[Dataset entries]
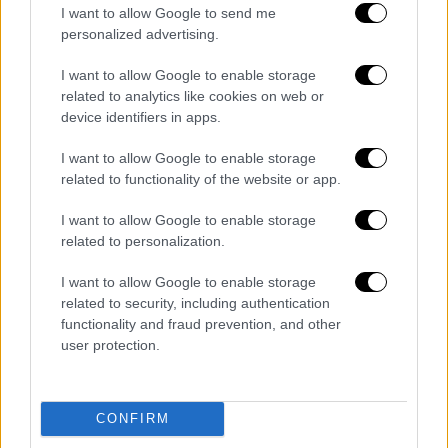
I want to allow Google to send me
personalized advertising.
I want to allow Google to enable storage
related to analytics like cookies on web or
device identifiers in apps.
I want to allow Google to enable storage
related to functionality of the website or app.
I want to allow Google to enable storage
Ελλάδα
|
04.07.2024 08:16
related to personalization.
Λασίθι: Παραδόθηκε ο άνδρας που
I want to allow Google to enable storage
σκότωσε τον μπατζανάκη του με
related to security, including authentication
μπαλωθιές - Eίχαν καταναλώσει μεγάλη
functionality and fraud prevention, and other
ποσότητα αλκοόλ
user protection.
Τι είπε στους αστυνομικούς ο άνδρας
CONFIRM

---

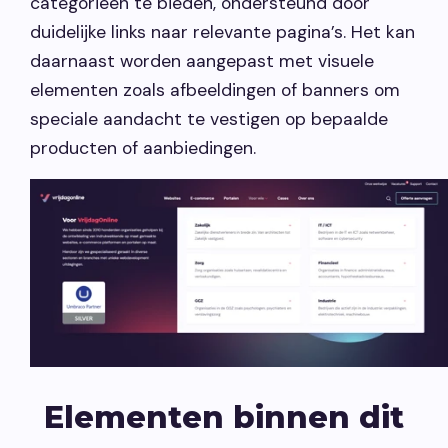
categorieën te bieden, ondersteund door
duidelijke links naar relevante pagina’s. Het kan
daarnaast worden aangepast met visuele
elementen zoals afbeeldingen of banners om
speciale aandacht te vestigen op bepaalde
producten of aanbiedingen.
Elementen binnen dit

...

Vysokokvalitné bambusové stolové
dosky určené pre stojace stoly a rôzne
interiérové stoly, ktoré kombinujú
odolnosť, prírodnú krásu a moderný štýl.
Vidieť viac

§ TASK PROMPT:
Above are the records; from them, give again exactly the lines from the one containing "categorieën te bieden, ondersteund door" through the one containing "Elementen binnen dit", both included.

§ YOUR SOLUTION:
categorieën te bieden, ondersteund door
duidelijke links naar relevante pagina’s. Het kan
daarnaast worden aangepast met visuele
elementen zoals afbeeldingen of banners om
speciale aandacht te vestigen op bepaalde
producten of aanbiedingen.
Elementen binnen dit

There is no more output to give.